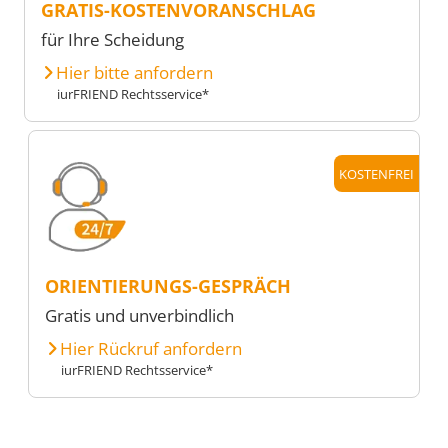
GRATIS-KOSTENVORANSCHLAG
für Ihre Scheidung
Hier bitte anfordern
iurFRIEND Rechtsservice*
KOSTENFREI
ORIENTIERUNGS-GESPRÄCH
Gratis und unverbindlich
Hier Rückruf anfordern
iurFRIEND Rechtsservice*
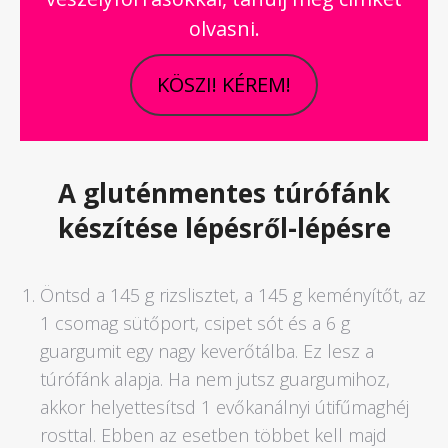
olvasni.
KÖSZI! KÉREM!
A gluténmentes túrófánk
készítése lépésről-lépésre
Öntsd a 145 g rizslisztet, a 145 g keményítőt, az
1 csomag sütőport, csipet sót és a 6 g
guargumit egy nagy keverőtálba. Ez lesz a
túrófánk alapja. Ha nem jutsz guargumihoz,
akkor helyettesítsd 1 evőkanálnyi útifűmaghéj
rosttal. Ebben az esetben többet kell majd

## Aim of the task
Starting at the line that contains "készítése lépésről-lépésre", output each remaining line of the listing, the last line included, exactly as it appears.

## Result for this task
készítése lépésről-lépésre
Öntsd a 145 g rizslisztet, a 145 g keményítőt, az
1 csomag sütőport, csipet sót és a 6 g
guargumit egy nagy keverőtálba. Ez lesz a
túrófánk alapja. Ha nem jutsz guargumihoz,
akkor helyettesítsd 1 evőkanálnyi útifűmaghéj
rosttal. Ebben az esetben többet kell majd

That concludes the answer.